WOW I’m blown away by this work. Christophe and the team at Teads extended the dbt Bigquery adapter to support partition copying—improving the performance on large incremental models by (wait for it) 250x!??! The article is fantastic, and if you use dbt-bigquery, this functionality is already available to you on v1.4+. Thanks for writing this up Christophe!
Very solid, very pragmatic, piece on implementing data contracts in the data warehouse by Daniel Dicker. As the conversation around contracts has progressed, it has become both more detailed and more pragmatic—love both of these trends. We’re continuing to push on the topic of contracts (and, relatedly, distributed ownership of data domains) internally. The hype cycle has slowed (which is good IMO), but these topics are not going to stop being important.
Is “analytics engineer” a real job or are we all just drinking the kool-aid? Good news for all of us: it sounds like we are real.
In all seriousness, it often isn’t clear to folks coming from different entry points why there is a need to differentiate “analytics engineer” from “data engineer” or “BI developer” or other roles. This video does a solid job of talking through it.
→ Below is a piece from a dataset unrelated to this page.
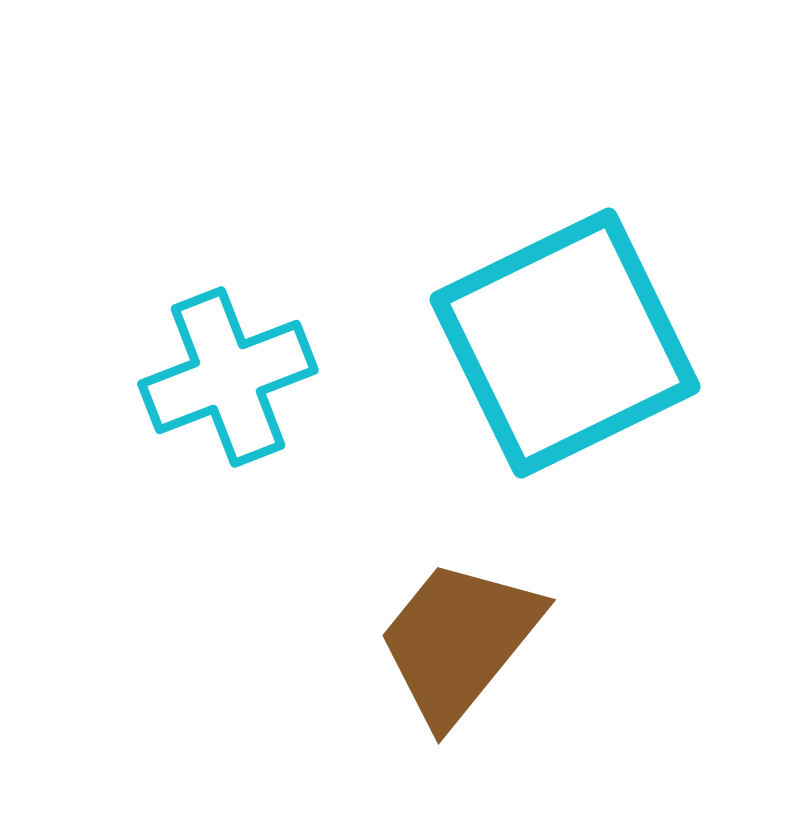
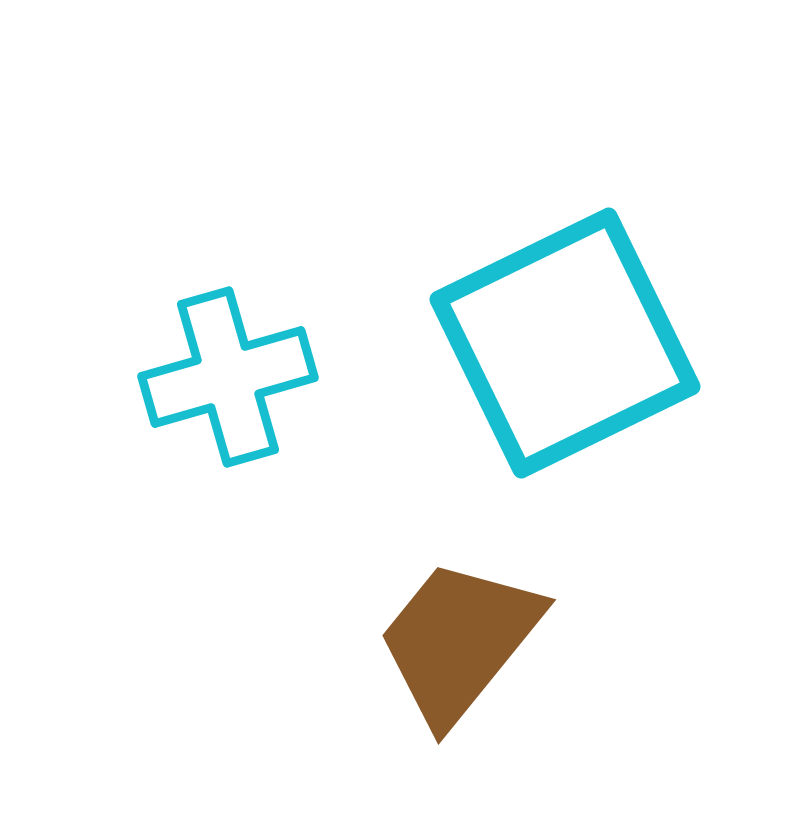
cyan cross: rotated 5 degrees clockwise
Arpit is on a roll talking about customer data—or, as he would prefer to call it, “audience data”. I’m a fan of this change in thinking and I’ve experienced this shift myself as relationships between humans and organizations have changed dramatically since I started doing digital analytics in 2009. It used to be that we only had data on our customers—think K-Mart in the 1990’s—but that just couldn’t be less true today. Most of the people you likely know about likely haven’t paid you anything.
Arpit is writing a whole series on this broader topic and so far has published three posts:
Strangely enough, we all spend so much time talking about “data” in the abstract that we rarely talk about it in more specific terms. Data-about-people is definitely the single most important type of data (controversial?), and how we think and talk about it matters.